Problem to solve
Copy each line of the data that has "رسیدن" in it.

┌────────

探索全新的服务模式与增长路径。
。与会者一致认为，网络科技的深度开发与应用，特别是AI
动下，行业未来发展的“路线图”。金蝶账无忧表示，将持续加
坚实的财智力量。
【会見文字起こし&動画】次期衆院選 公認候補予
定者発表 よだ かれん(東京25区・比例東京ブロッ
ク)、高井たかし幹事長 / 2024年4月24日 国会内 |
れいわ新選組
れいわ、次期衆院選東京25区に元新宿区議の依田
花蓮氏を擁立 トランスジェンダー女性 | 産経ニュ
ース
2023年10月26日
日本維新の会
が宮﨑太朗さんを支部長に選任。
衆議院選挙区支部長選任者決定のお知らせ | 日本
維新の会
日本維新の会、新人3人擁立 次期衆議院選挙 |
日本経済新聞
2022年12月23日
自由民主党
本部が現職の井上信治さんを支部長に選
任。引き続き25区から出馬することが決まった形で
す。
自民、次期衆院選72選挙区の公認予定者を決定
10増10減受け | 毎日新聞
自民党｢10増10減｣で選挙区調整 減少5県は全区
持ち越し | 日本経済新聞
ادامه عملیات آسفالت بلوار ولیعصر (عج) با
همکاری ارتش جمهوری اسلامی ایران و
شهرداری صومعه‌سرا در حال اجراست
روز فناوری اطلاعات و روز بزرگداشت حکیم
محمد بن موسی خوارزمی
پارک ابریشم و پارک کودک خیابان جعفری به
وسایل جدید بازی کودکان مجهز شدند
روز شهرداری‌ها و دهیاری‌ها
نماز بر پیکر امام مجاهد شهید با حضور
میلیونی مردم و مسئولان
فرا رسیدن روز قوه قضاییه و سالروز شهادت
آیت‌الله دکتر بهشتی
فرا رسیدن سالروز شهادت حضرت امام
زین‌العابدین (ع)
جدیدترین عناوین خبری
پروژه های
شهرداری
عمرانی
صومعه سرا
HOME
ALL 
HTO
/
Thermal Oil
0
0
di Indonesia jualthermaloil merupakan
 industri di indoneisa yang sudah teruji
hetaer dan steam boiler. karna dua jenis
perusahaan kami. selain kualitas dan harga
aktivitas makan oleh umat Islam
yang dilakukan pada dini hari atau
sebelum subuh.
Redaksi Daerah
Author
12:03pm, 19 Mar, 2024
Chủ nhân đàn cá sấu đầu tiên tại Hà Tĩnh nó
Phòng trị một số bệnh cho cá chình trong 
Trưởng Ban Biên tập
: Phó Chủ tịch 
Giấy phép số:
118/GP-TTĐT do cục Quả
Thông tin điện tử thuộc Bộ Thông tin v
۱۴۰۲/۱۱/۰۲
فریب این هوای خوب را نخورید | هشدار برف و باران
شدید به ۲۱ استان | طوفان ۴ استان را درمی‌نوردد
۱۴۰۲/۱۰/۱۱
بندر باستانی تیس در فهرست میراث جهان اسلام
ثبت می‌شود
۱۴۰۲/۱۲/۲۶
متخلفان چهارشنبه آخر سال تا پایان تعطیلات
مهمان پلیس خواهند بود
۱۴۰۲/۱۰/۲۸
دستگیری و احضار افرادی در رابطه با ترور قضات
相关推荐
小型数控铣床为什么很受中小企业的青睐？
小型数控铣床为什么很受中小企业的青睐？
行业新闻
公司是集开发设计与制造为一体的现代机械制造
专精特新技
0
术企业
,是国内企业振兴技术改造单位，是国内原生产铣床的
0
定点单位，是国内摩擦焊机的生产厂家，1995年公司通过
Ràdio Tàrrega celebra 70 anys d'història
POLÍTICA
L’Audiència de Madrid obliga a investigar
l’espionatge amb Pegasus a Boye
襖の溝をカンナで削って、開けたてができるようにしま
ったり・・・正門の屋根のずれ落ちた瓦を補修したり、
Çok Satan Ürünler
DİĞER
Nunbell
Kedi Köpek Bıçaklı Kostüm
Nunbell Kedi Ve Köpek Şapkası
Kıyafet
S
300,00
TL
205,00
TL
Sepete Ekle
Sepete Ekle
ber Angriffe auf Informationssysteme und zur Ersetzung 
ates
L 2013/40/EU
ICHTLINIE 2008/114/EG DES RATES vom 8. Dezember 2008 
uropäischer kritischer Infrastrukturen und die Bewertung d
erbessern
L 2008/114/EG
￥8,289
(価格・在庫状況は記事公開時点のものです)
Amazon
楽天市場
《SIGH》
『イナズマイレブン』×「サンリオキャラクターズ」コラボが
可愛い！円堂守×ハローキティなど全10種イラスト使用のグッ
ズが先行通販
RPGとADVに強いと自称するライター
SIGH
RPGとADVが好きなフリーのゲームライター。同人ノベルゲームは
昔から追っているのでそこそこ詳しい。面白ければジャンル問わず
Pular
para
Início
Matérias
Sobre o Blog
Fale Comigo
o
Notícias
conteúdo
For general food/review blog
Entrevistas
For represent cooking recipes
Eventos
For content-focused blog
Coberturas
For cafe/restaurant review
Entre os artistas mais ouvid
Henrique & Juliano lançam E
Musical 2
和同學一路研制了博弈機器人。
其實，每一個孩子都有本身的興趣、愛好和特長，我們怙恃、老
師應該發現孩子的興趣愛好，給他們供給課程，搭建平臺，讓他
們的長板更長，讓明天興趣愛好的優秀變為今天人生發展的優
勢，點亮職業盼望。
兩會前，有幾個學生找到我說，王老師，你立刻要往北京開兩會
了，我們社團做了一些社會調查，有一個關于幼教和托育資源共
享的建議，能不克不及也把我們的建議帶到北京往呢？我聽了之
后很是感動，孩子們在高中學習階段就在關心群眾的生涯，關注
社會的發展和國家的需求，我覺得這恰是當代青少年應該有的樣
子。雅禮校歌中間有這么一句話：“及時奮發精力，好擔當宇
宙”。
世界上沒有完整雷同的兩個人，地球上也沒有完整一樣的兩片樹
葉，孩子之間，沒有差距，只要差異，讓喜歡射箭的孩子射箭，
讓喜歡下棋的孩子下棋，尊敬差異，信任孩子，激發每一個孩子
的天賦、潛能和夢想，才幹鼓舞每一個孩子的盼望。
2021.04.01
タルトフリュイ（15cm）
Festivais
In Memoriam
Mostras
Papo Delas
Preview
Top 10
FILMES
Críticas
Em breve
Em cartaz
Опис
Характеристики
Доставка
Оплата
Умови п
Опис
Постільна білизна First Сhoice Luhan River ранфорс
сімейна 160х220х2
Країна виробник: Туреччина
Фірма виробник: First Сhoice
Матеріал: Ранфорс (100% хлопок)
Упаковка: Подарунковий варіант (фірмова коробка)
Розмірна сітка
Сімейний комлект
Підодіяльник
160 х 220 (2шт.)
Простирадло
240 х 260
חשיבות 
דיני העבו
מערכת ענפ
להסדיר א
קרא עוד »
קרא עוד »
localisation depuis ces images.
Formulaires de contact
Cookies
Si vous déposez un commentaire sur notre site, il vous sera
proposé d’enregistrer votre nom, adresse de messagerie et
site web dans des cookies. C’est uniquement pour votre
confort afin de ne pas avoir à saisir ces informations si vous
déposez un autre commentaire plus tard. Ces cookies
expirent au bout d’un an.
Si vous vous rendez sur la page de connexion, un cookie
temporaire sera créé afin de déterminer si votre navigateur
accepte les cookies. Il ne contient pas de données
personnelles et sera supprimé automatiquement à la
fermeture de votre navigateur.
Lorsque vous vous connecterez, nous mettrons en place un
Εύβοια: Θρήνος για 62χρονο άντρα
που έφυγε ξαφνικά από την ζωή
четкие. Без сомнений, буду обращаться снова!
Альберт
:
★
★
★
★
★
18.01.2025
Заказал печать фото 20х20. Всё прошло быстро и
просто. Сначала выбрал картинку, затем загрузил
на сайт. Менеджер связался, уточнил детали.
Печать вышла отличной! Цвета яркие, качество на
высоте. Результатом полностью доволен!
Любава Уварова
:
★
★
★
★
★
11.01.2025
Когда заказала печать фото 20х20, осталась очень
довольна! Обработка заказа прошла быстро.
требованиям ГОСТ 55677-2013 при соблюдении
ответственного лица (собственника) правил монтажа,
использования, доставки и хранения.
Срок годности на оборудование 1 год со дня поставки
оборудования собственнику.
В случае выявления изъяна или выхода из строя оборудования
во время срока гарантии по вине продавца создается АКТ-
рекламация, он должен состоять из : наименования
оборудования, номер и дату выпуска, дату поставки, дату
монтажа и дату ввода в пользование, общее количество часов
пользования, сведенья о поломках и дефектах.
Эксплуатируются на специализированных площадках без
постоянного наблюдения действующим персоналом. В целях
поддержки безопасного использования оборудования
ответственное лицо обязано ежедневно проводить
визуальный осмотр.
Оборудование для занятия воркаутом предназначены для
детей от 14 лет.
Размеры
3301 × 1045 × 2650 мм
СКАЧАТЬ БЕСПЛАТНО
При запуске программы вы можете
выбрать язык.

└────────

Output
فرا رسیدن روز قوه قضاییه و سالروز شهادت
فرا رسیدن سالروز شهادت حضرت امام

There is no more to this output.